Le deuxième élément que nous avons acté tous ensemble, sur lequel je voulais ici revenir, c'est évidemment le soutien à l'Ukraine. Une aide économique sans précédent à l'Ukraine a été actée, avec l'adoption d'un paquet d'aide macro-financière de 1,2 milliard d'euros. Elle ira plus loin et continuera à mobiliser tous les moyens financiers et matériels. Je veux ici dire que la France contribuera à cet effort supplémentaire avec 300 millions d'euros pour l'économie ukrainienne et nous sommes prêts à continuer à livrer des matériels militaires et de soutien à la population, comme j'ai pu le dire au président ZELENSKY.
 

Troisième élément, c'est celui de la protection des Européens et de l'ensemble des nations et des peuples. Protection militaire ; j'ai confirmé ce jour, nous avons notifié à l'OTAN et j'aurai l'occasion de rentrer dans le détail demain lors du sommet OTAN que nous tiendrons : la France continuera à jouer pleinement son rôle de réassurance des alliés de l'OTAN en envoyant en Estonie un nouveau contingent au sein de la présence avancée renforcée, en anticipant sa participation à la police du ciel balte dès le mois de mars et en accélérant aussi son déploiement en Roumanie. Au-delà de cela, je rappelle que nous sommes nation-cadre de la VGTF ; nous tiendrons notre rôle. Je l'ai rappelé, nous serons aux côtés de nos alliés de manière infaillible.
 

Protection économique aussi, avec l'adoption rapide de mesures pour faire face à cette crise d'une exceptionnelle gravité, en particulier s'agissant des prix de l'énergie, pour que les citoyens européens et nos entreprises soient pleinement protégés. Et puis, protection de notre démocratie, de nos opinions publiques dans le contexte qui vient d'être rappelé, avec des initiatives supplémentaires que nous prendrons en matière de cyber et en matière de lutte contre la désinformation qui est en train d'être propagée sur les réseaux sociaux et par plusieurs relais de propagande russes sur le sol européen. Enfin, pour conclure, je rejoindrai ce qu’a dit le président MICHEL, que je remercie aussi pour l'ensemble des initiatives qu'il a coordonnées, prises ces derniers jours et ces dernières semaines, et ce que la présidence européenne n'a pu dire.
 

Nous avons là, je crois, pleinement démontré la nécessité pour notre Europe d'accélérer son agenda de souveraineté. Les temps tragiques de l'histoire reviennent. La guerre est là, sur notre sol.

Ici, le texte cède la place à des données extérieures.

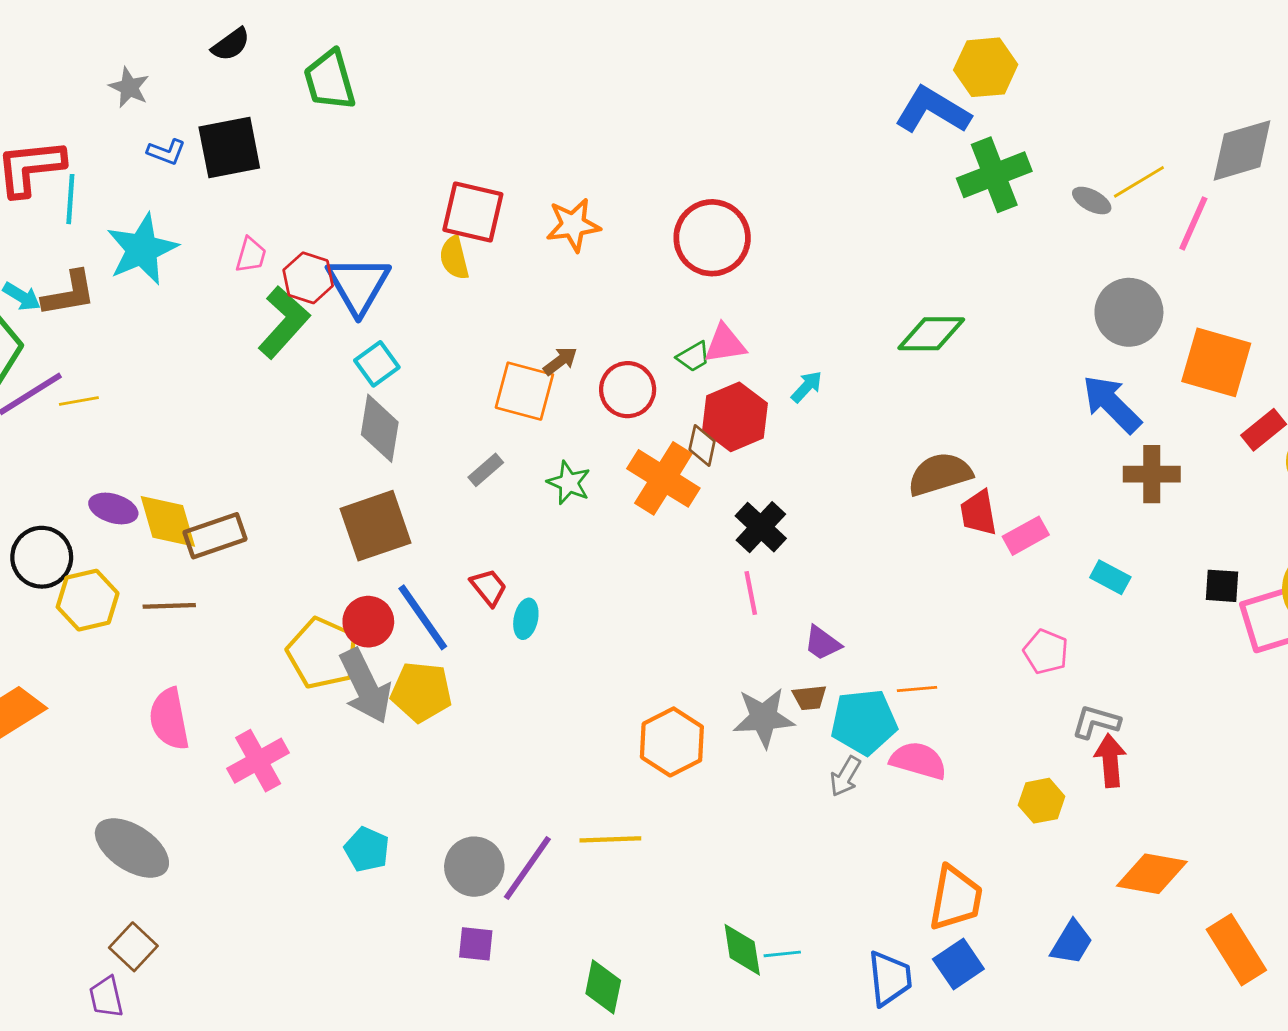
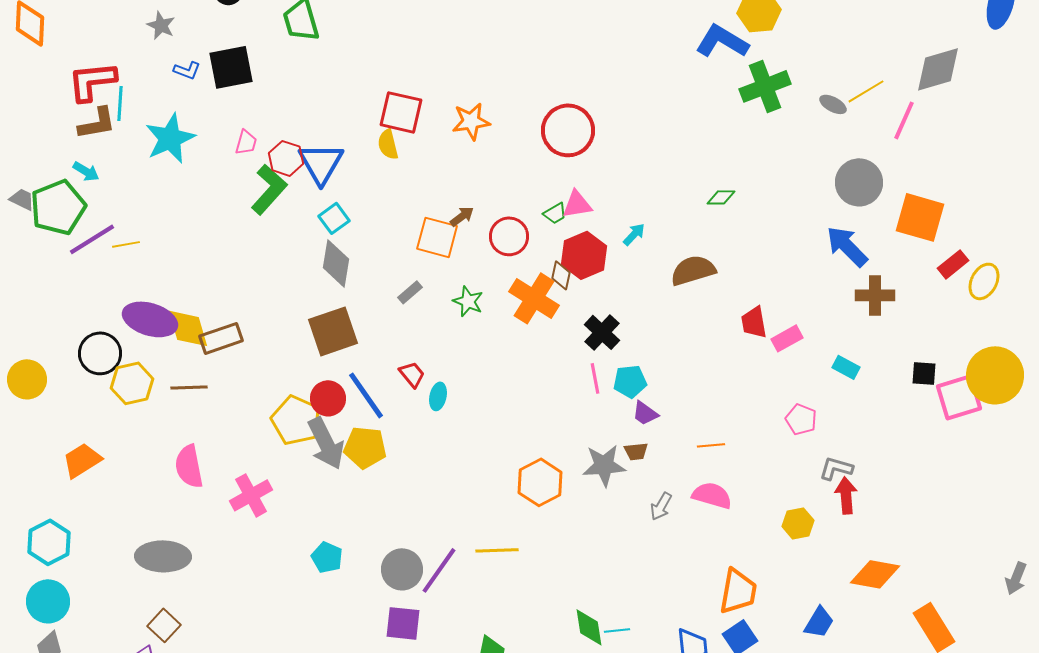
brown L-shape: (69, 294) -> (97, 123), moved
green diamond: (931, 334) -> (721, 197), size x0.6
brown semicircle: (940, 474) -> (693, 270), moved
purple ellipse: (113, 508) -> (150, 319), size x1.6
cyan pentagon: (864, 722) -> (630, 381), moved, size x0.7
gray ellipse: (132, 848) -> (163, 556), turned -32
purple square: (476, 944) -> (403, 623), size x1.4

Et donc, si besoin était d'avoir la démonstration que l'Europe n'est pas simplement un marché de consommateurs, mais bien une puissance qui doit penser son indépendance énergétique, sa transition climatique par elle-même, qui doit penser une Europe de la défense capable de protéger ses frontières, ses citoyens et de se projeter vers ses alliés entre autres choses et évidemment aussi, une souveraineté technologique. La guerre que nous sommes en train de vivre nous le démontre cruellement. C’est pourquoi nous continuerons l’agenda amorcé ces derniers mois, ces dernières années pour l’accélérer encore car nous avons là, la démonstration que dans les temps tragiques que nous vivons, l’Europe n’a d’autre choix que de redevenir peut-être, de devenir oserai-je dire, une puissance. Je vous remercie.